1. Tropical Climates (Syllabus 7.1)

Tropical climates lie between 23.5° N and 23.5° S and are split into two principal types. The table adds the typical seasonal temperature range, which the syllabus expects.

Climate type Typical location Mean annual temperature (°C) Seasonal temperature range (°C) Mean annual rainfall (mm) Seasonality
Humid‑tropical (Af – rainforest) Amazon, Congo, SE Asia 24–27 22–28 (little variation) ≥ 2 000 (often > 3 000) Rainfall distributed throughout the year; no marked dry season.
Seasonally humid (Aw/As – savanna) Sahara‑Sahel fringe, northern Brazil, northern Australia 22–28 Summer 23–32, Winter 15–22 800–2 000 Distinct wet (summer) and dry (winter) seasons driven by the ITCZ.
  • ITCZ (Inter‑tropical Convergence Zone): A low‑pressure belt where the trade winds converge. Its north‑south migration creates the wet season in both climate types.
  • Monsoon systems: Seasonal reversal of winds caused by differential heating of land and sea (e.g., South‑Asian summer monsoon).
  • Sub‑tropical anticyclones: High‑pressure cells that dominate the dry season of savannas, suppressing convection and producing prolonged drought.
  • ENSO (El Niño‑Southern Oscillation): Warm (El Niño) or cool (La Niña) phases in the Pacific modify tropical rainfall; El Niño often reduces Amazon precipitation, raising fire risk.

2. Processes & Landforms (Syllabus 7.2)

2.1 Dominant Weathering Processes

  • Chemical weathering – hydrolysis, oxidation, carbonation, solution: Accelerated by high temperature and moisture. Example: feldspar + H₂O → kaolinite + silicic acid.
  • Physical weathering – thermal expansion, exfoliation, root wedging: Important on exposed rock faces and in areas with marked diurnal temperature changes.
  • Biological weathering – organic acids from litter and roots: Enhances mineral dissolution and contributes to laterite formation.

2.2 Mass‑Movement Processes (required by the syllabus)

  • Landslides (rock and soil): Triggered by intense rainfall, seismic activity, or rapid removal of vegetation.
  • Debris flows and mud‑flows: Common on steep tropical slopes after prolonged wet periods; transport large volumes of sediment downstream.
  • Soil creep: Slow, continuous downslope movement of weathered material, often enhanced by root growth and wet‑dry cycles.
  • Rockfalls: Result from under‑cutting of cliffs by weathering or river erosion.

2.3 Characteristic Tropical Landforms

  • Inselbergs (bornhardts, kopjes, tors): Rounded granite outcrops formed by deep chemical weathering and subsequent erosion of the surrounding softer material.
  • Lateritic soils and ironstone plateaux: Result from intense leaching of silica, leaving iron‑ and aluminium‑rich residues.
  • Karst topography (limestone): Sinkholes, caves and tower karsts (e.g., Guilin, China) produced by solution weathering in humid tropical climates.
  • Alluvial floodplains and deltas: Built by high river discharge; support intensive agriculture (e.g., Mekong Delta).
  • Mass‑movement landforms: Landslide scarps, debris‑flow fans, and soil‑creep terraces on steep slopes.

3. Tropical Vegetation, Soils & Ecosystems (Syllabus 7.3)

Aspect Rainforest (humid‑tropical) Savanna (seasonally humid)
Dominant vegetation Multi‑layered canopy (emergent, canopy, understory, forest floor); > 2 000 species ha⁻¹ in some sites.
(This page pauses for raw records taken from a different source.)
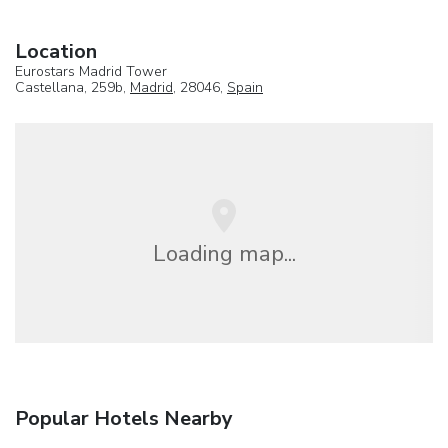
Location
Eurostars Madrid Tower
Castellana, 259b,
Madrid
, 28046,
Spain
Loading map...
Popular Hotels Nearby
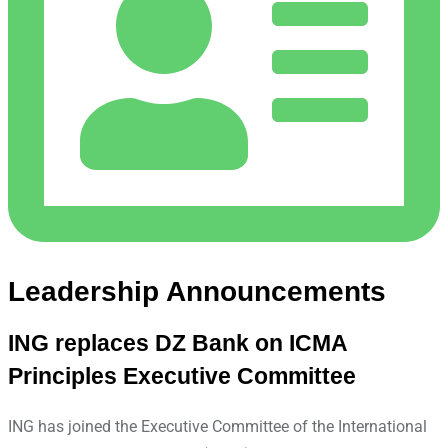
Leadership Announcements
ING replaces DZ Bank on ICMA
Principles Executive Committee
ING has joined the Executive Committee of the International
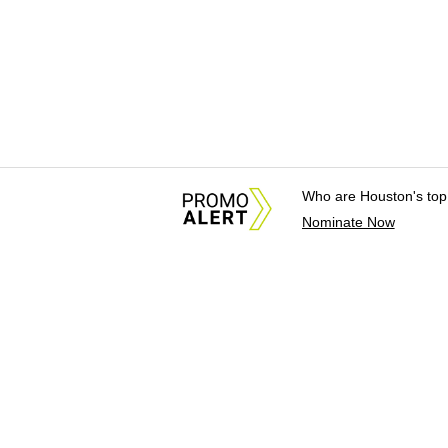
Who are Houston's top
Nominate Now
About Us
News Tips & Sugges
Scattered trees & shrubs with a grass understory; many fire‑adapted species (e.g., Acacia).
Soil type Oxisols – deeply weathered, low natural fertility, high Fe‑Al oxides; thin A‑horizon. Laterites & Alfisols – better natural fertility than rainforests but still prone to leaching.
Nutrient cycling Rapid turnover; > 70 % of nutrients stored in living biomass, < 5 % in soil. Gersmehl diagram (input → uptake → litter → decomposition → mineralisation → uptake) is the required schematic. Intermediate turnover; fire recycles nutrients to the surface, maintaining soil fertility.
Human impacts Clear‑cut logging, shifting cultivation, road building → canopy loss, soil erosion, biodiversity decline. Over‑grazing, fire‑suppression, conversion to cropland → loss of fire‑dependent species and soil degradation.

4. Changes & Challenges (Syllabus 7.4)

4.1 Population Pressure

  • Growth rates in many tropical nations exceed 2 % yr⁻¹ → population doubles in ≈ 35 years (Rule of 70).
  • Consequences: rapid expansion of informal settlements, higher demand for food, water, energy and land.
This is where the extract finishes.